> [WHAT YOU HAVE TO DO] What lines in the material hold the string "points"? Copy out each of them.

> [EXERCISE DATA]
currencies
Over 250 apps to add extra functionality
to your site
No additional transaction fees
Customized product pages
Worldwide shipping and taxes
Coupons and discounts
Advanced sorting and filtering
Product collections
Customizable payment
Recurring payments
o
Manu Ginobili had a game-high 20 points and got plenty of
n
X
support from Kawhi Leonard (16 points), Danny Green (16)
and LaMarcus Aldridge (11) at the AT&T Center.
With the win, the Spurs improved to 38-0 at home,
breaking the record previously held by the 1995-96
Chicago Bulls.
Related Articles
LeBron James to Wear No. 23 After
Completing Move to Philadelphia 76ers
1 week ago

---

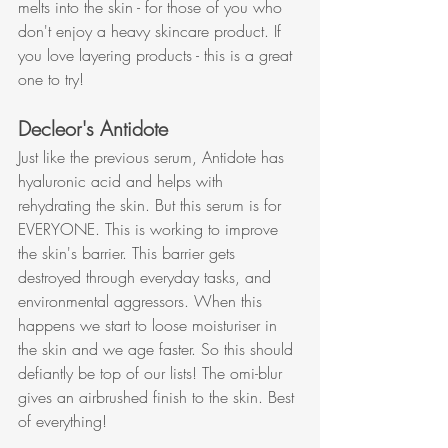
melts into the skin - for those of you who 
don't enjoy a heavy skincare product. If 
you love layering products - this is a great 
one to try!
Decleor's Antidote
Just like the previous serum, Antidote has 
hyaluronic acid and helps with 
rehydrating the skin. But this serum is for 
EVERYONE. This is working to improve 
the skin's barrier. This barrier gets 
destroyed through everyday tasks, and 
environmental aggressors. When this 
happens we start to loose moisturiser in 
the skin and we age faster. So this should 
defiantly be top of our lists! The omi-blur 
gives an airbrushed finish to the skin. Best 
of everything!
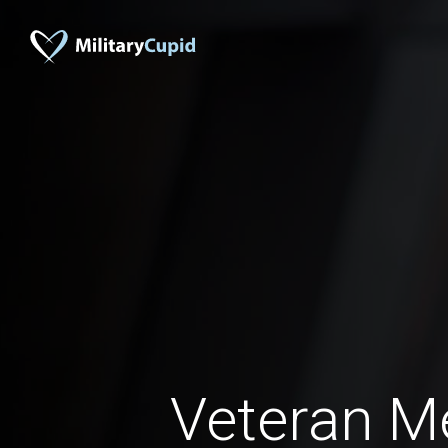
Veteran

> [TASK OUTPUT]
Manu Ginobili had a game-high 20 points and got plenty of
support from Kawhi Leonard (16 points), Danny Green (16)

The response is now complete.